### What needs to be done
Return each line of the listing that has the word "grillagée" in it.

### Source records

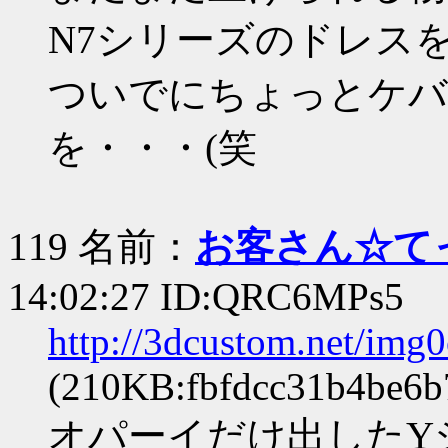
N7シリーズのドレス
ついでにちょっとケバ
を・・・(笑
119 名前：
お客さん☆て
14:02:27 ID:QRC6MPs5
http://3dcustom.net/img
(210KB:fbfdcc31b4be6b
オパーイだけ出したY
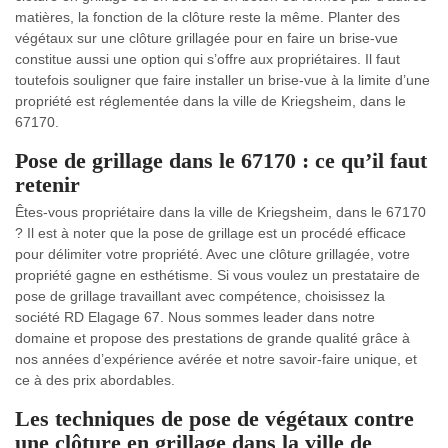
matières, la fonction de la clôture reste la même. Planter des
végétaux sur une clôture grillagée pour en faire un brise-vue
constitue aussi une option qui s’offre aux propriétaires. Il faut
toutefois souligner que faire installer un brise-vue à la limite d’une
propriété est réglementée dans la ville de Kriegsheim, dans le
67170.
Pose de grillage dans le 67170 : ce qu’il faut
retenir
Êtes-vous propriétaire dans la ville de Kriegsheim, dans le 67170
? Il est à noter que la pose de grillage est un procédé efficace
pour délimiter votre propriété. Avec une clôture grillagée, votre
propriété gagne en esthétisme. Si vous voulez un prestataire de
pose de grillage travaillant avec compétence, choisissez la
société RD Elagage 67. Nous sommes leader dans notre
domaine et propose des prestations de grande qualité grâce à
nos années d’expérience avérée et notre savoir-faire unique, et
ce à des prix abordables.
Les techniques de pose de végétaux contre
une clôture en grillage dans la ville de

### Result of this task
végétaux sur une clôture grillagée pour en faire un brise-vue
pour délimiter votre propriété. Avec une clôture grillagée, votre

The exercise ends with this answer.